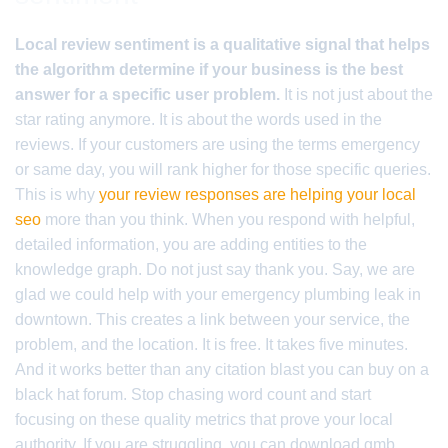
Local review sentiment is a qualitative signal that helps
the algorithm determine if your business is the best
answer for a specific user problem.
It is not just about the
star rating anymore. It is about the words used in the
reviews. If your customers are using the terms emergency
or same day, you will rank higher for those specific queries.
This is why
your review responses are helping your local
seo
more than you think. When you respond with helpful,
detailed information, you are adding entities to the
knowledge graph. Do not just say thank you. Say, we are
glad we could help with your emergency plumbing leak in
downtown. This creates a link between your service, the
problem, and the location. It is free. It takes five minutes.
And it works better than any citation blast you can buy on a
black hat forum. Stop chasing word count and start
focusing on these quality metrics that prove your local
authority. If you are struggling, you can download gmb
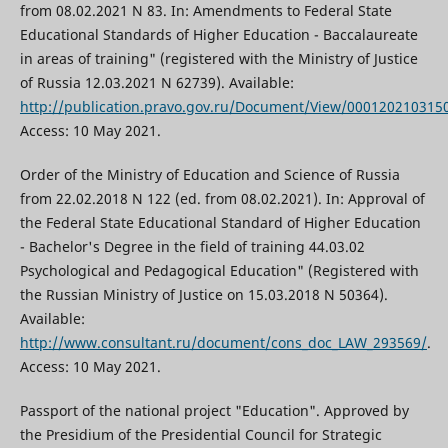
from 08.02.2021 N 83. In: Amendments to Federal State
Educational Standards of Higher Education - Baccalaureate
in areas of training" (registered with the Ministry of Justice
of Russia 12.03.2021 N 62739). Available:
http://publication.pravo.gov.ru/Document/View/000120210315
Access: 10 May 2021.
Order of the Ministry of Education and Science of Russia
from 22.02.2018 N 122 (ed. from 08.02.2021). In: Approval of
the Federal State Educational Standard of Higher Education
- Bachelor's Degree in the field of training 44.03.02
Psychological and Pedagogical Education" (Registered with
the Russian Ministry of Justice on 15.03.2018 N 50364).
Available:
http://www.consultant.ru/document/cons_doc_LAW_293569/
.
Access: 10 May 2021.
Passport of the national project "Education". Approved by
the Presidium of the Presidential Council for Strategic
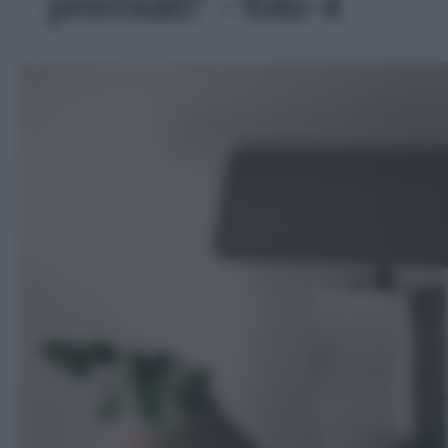
premiati!' - foto 4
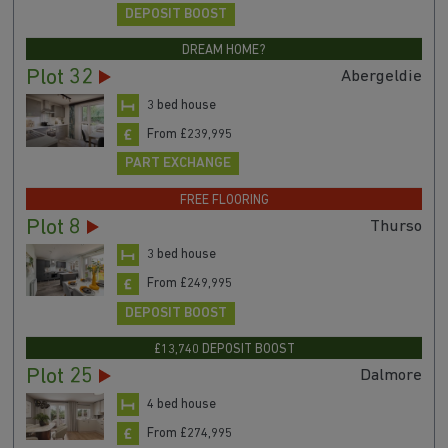
DEPOSIT BOOST
DREAM HOME?
Plot 32
Abergeldie
3 bed house
From £239,995
PART EXCHANGE
FREE FLOORING
Plot 8
Thurso
3 bed house
From £249,995
DEPOSIT BOOST
£13,740 DEPOSIT BOOST
Plot 25
Dalmore
4 bed house
From £274,995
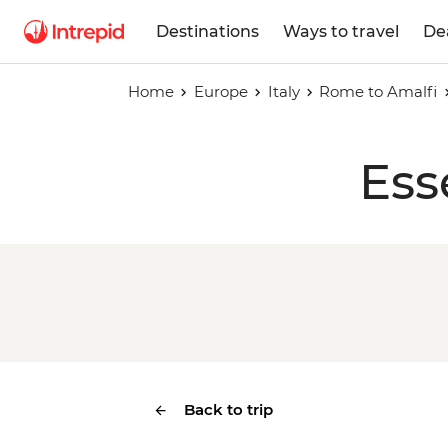
Destinations
Ways to travel
De
Home
Europe
Italy
Rome to Amalfi
Ess
Back to trip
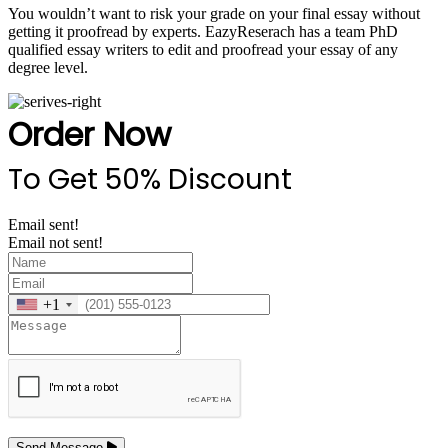
You wouldn’t want to risk your grade on your final essay without
getting it proofread by experts. EazyReserach has a team PhD
qualified essay writers to edit and proofread your essay of any
degree level.
Order Now
To Get 50% Discount
Email sent!
Email not sent!
+1
Send Message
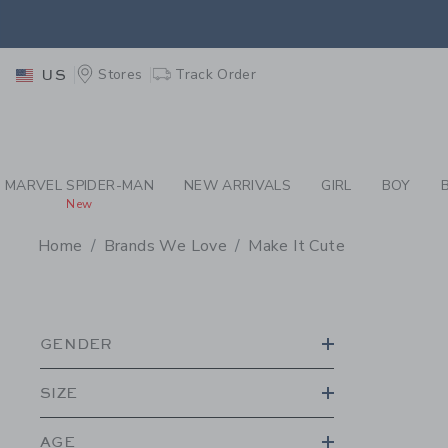
PAGE PRODUCT SEA
RETU
Stores
Track Order
US
RETU
MARVEL SPIDER-MAN
NEW ARRIVALS
GIRL
BOY
New
Home
Brands We Love
Make It Cute
PROMOTIONAL PRODU
GENDER
SIZE
AGE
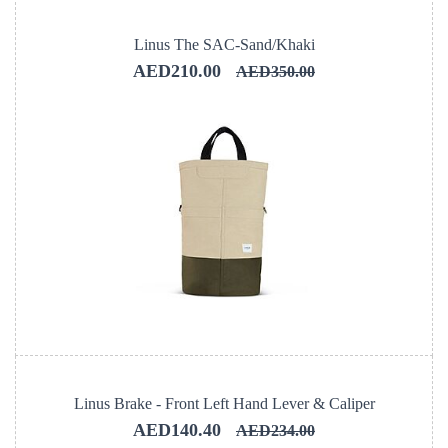
Linus The SAC-Sand/Khaki
AED210.00
AED350.00
Linus Brake - Front Left Hand Lever & Caliper
AED140.40
AED234.00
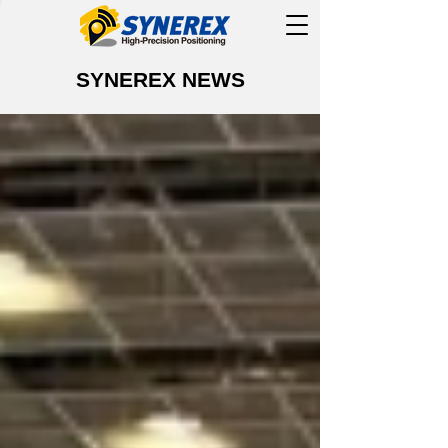
SYNEREX NEWS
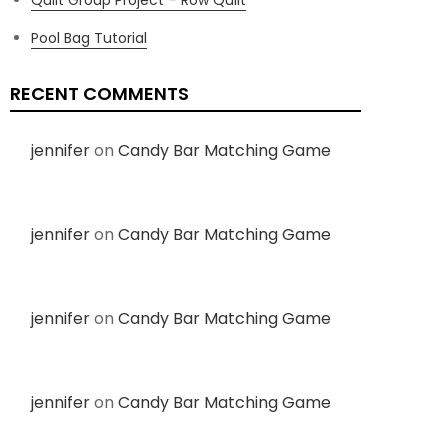
Pool Bag Tutorial
RECENT COMMENTS
jennifer
on
Candy Bar Matching Game
jennifer
on
Candy Bar Matching Game
jennifer
on
Candy Bar Matching Game
jennifer
on
Candy Bar Matching Game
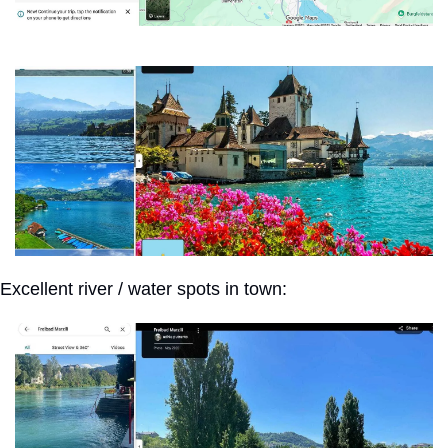
Excellent river / water spots in town:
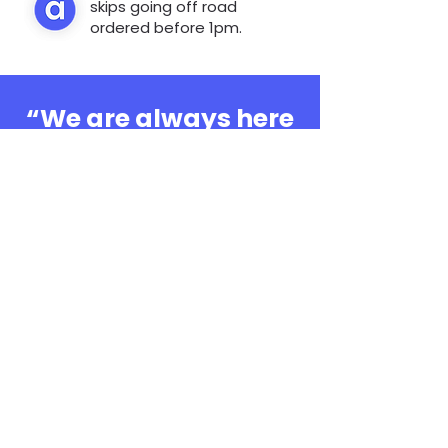
skips going off road
ordered before 1pm.
“We are always here
to help, whatever the
question”
0808 3030601
Book Online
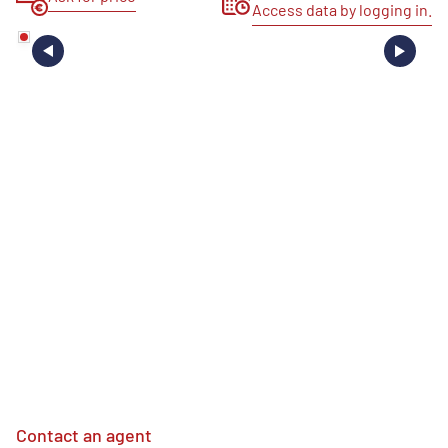
Access data by logging in.
Contact an agent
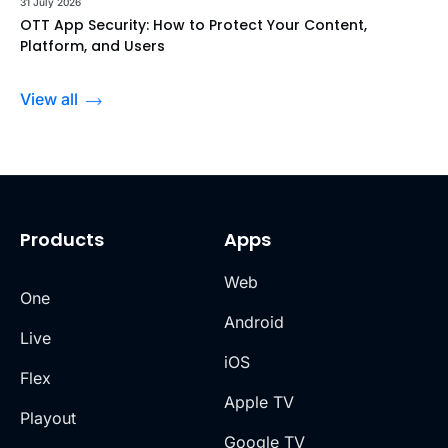
31 July 2026
OTT App Security: How to Protect Your Content,
Platform, and Users
View all
Products
Apps
Web
One
Android
Live
iOS
Flex
Apple TV
Playout
Google TV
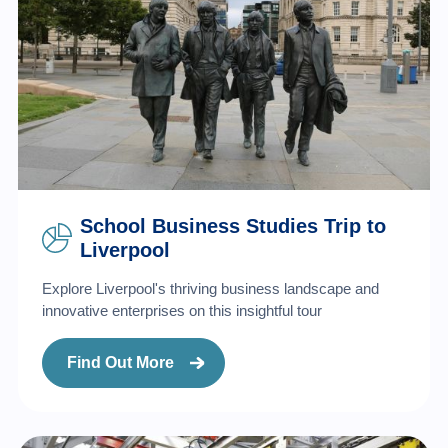
School Business Studies Trip to
Liverpool
Explore Liverpool's thriving business landscape and
innovative enterprises on this insightful tour
Find Out More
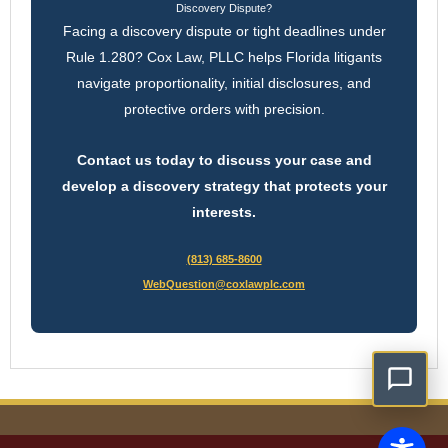
Discovery Dispute?
Facing a discovery dispute or tight deadlines under
Rule 1.280? Cox Law, PLLC helps Florida litigants
navigate proportionality, initial disclosures, and
protective orders with precision.
Contact us today to discuss your case and
develop a discovery strategy that protects your
interests.
(813) 685-8600
WebQuestion@coxlawplc.com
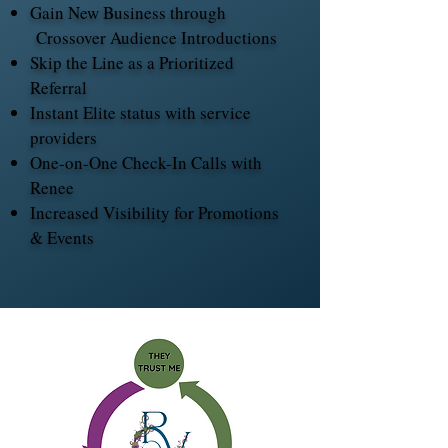
Gain New Business through
Crossover Audience Introductions
Skip the Line as a Prioritized
Referral
Instant Elite status with service
providers
One-on-One Check-In Calls with
Renee
Increased Visibility for Promotions
& Events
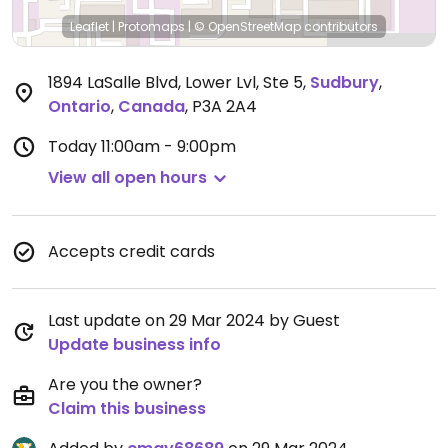
Leaflet
|
Protomaps
|
© OpenStreetMap
contributors
1894 LaSalle Blvd, Lower Lvl, Ste 5
,
Sudbury
,
Ontario
,
Canada
,
P3A 2A4
Today
11:00am - 9:00pm
View all open hours
Accepts credit cards
Last update on 29 Mar 2024 by Guest
Update business info
Are you the owner?
Claim this business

##########

Problem >>
Line count for the string "service": tally the lines of the records above that contain it and give only the result.

Response to the task >>
2